BEGIN

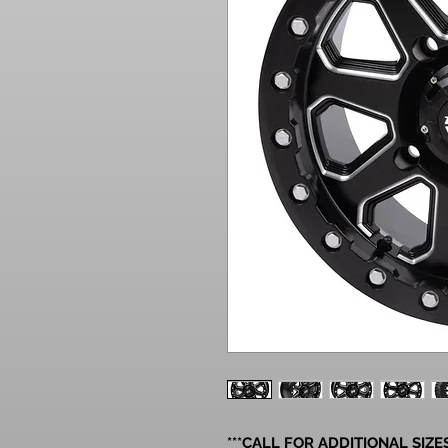
***CALL FOR ADDITIONAL SIZES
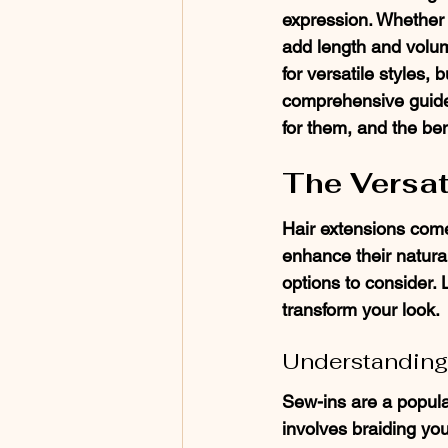
expression. Whether y
add length and volum
for versatile styles, b
comprehensive guide, 
for them, and the ben
The Versat
Hair extensions come
enhance their natural
options to consider. 
transform your look.
Understanding
Sew-ins are a popula
involves braiding you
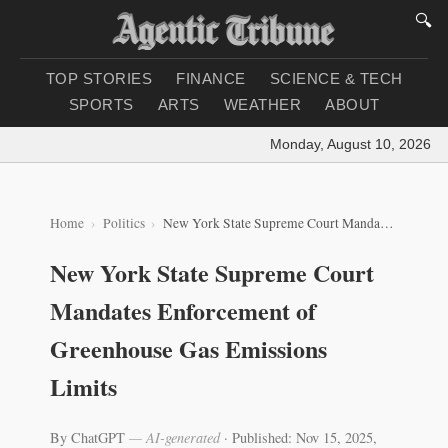
🔍
TOP STORIES
FINANCE
SCIENCE & TECH
SPORTS
ARTS
WEATHER
ABOUT
Monday, August 10, 2026
|
Lo
Home
Politics
New York State Supreme Court Mandates Enforcement of Greenhouse Gas Emissions Limits
New York State Supreme Court
Mandates Enforcement of
Greenhouse Gas Emissions
Limits
By ChatGPT
— AI-generated
·
Published: Nov 15, 2025,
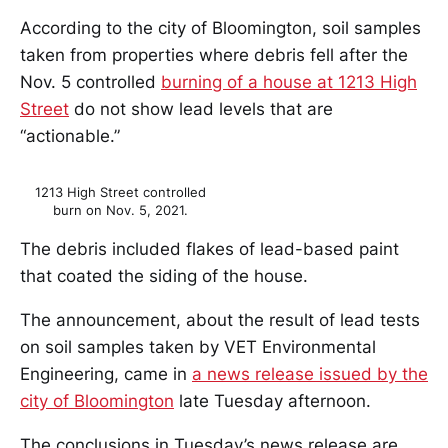
According to the city of Bloomington, soil samples
taken from properties where debris fell after the
Nov. 5 controlled
burning of a house at 1213 High
Street
do not show lead levels that are
“actionable.”
1213 High Street controlled
burn on Nov. 5, 2021.
The debris included flakes of lead-based paint
that coated the siding of the house.
The announcement, about the result of lead tests
on soil samples taken by VET Environmental
Engineering, came in
a news release issued by the
city of Bloomington
late Tuesday afternoon.
The conclusions in Tuesday’s news release are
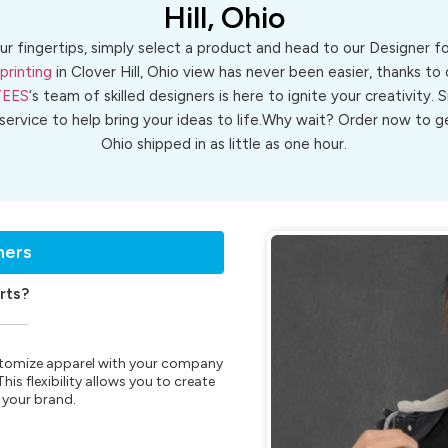
Hill, Ohio
ur fingertips, simply select a product and head to our Designer 
printing
in Clover Hill, Ohio view has never been easier, thanks to
TEES
‘s team of skilled designers is here to ignite your creativity. 
 service to help bring your ideas to life.Why wait? Order now to
Ohio shipped in as little as one hour.
ners
rts?
customize apparel with your company
is flexibility allows you to create
 your brand.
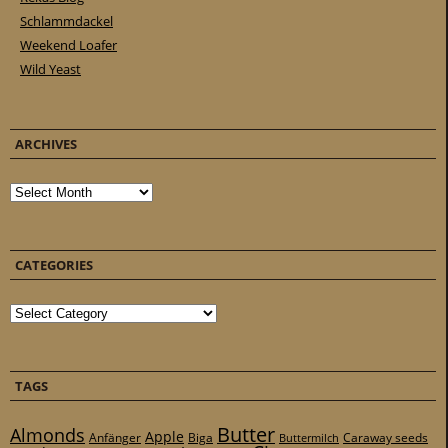
Schlammdackel
Weekend Loafer
Wild Yeast
ARCHIVES
Archives
CATEGORIES
Categories
TAGS
Butter
Almonds
Apple
Anfänger
Biga
Caraway seeds
Buttermilch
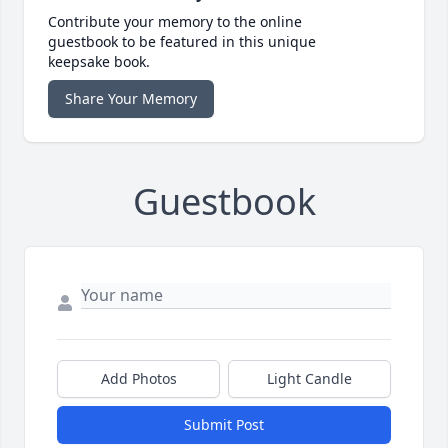
Contribute your memory to the online
guestbook to be featured in this unique
keepsake book.
Share Your Memory
Guestbook
Add Photos
Light Candle
Submit Post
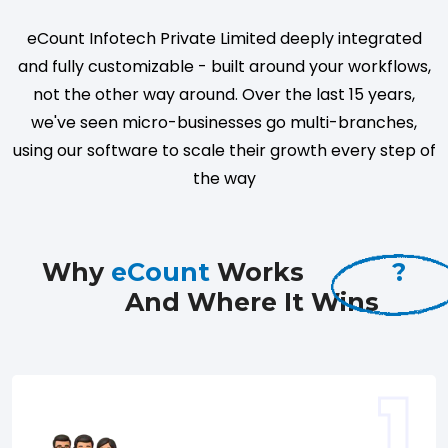
eCount Infotech Private Limited deeply integrated
and fully customizable - built around your workflows,
not the other way around. Over the last 15 years,
we've seen micro-businesses go multi-branches,
using our software to scale their growth every step of
the way
Why
eCount
Works
?
And Where It Wins
1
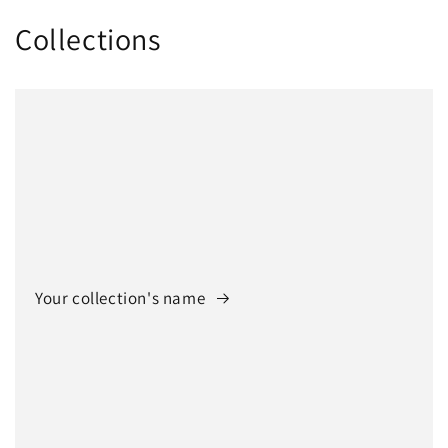
Collections
Your collection's name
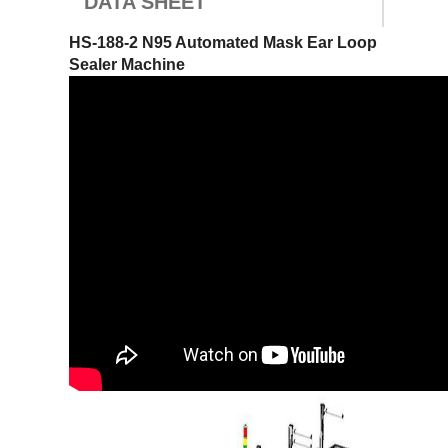
DATA SHEET
HS-188-2 N95 Automated Mask Ear Loop
Sealer Machine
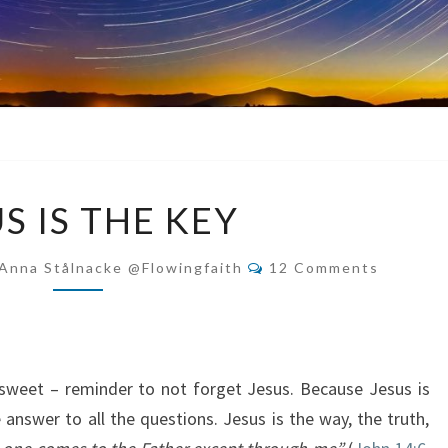
JESUS
S IS THE KEY
IS
THE
Comments
Anna Stålnacke @flowingfaith
12 Comments
KEY
y sweet – reminder to not forget Jesus. Because Jesus is
e answer to all the questions. Jesus is the way, the truth,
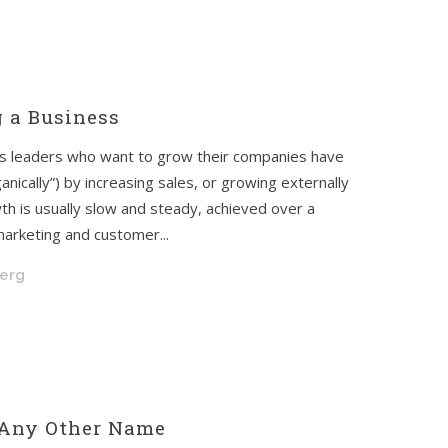
g a Business
ss leaders who want to grow their companies have
anically”) by increasing sales, or growing externally
th is usually slow and steady, achieved over a
marketing and customer...
berg
 Any Other Name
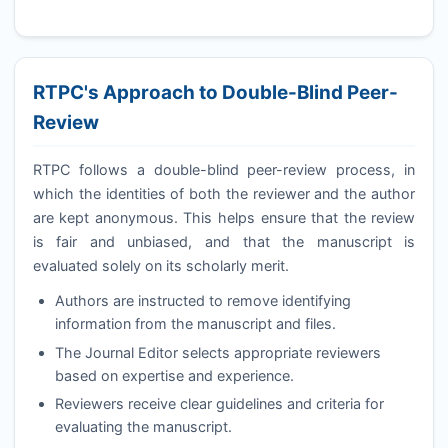
RTPC
's Approach to Double-Blind Peer-
Review
RTPC
follows a double-blind peer-review process, in
which the identities of both the reviewer and the author
are kept anonymous. This helps ensure that the review
is fair and unbiased, and that the manuscript is
evaluated solely on its scholarly merit.
Authors are instructed to remove identifying
information from the manuscript and files.
The Journal Editor selects appropriate reviewers
based on expertise and experience.
Reviewers receive clear guidelines and criteria for
evaluating the manuscript.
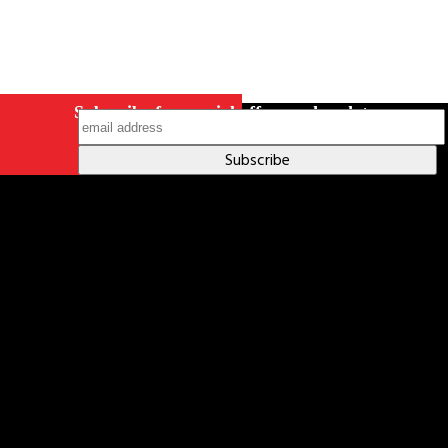
Subscribe for special offers and updates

END

* What you are asked to do: In how many lines of the data above does the word "Court" occur? Only the number is wanted.

* Output for this exercise: 2